> Problem description
Please work out how many lines in the material contain "Type" and give only that figure.

> Input data
────────────────────
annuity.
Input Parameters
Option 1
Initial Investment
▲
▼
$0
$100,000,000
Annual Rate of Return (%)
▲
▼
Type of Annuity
────────────────────
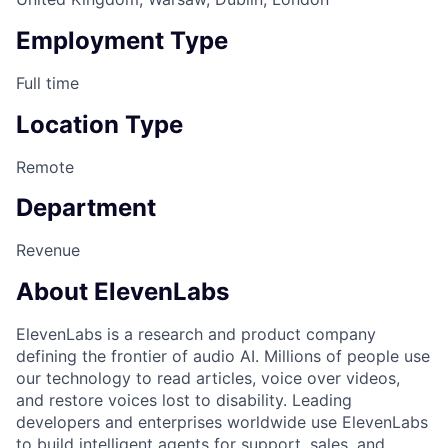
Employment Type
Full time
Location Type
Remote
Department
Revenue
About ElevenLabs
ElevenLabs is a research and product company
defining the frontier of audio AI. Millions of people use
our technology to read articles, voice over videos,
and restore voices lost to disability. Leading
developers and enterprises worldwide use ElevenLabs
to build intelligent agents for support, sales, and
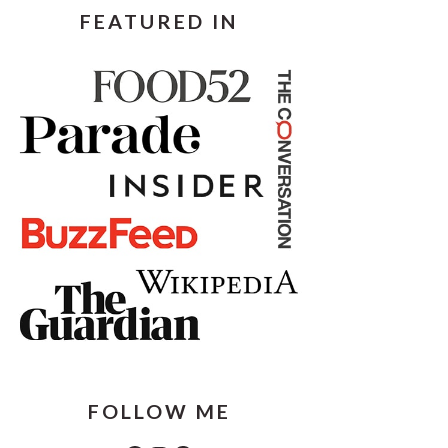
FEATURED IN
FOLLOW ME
────────────────────
> Answer for the task
3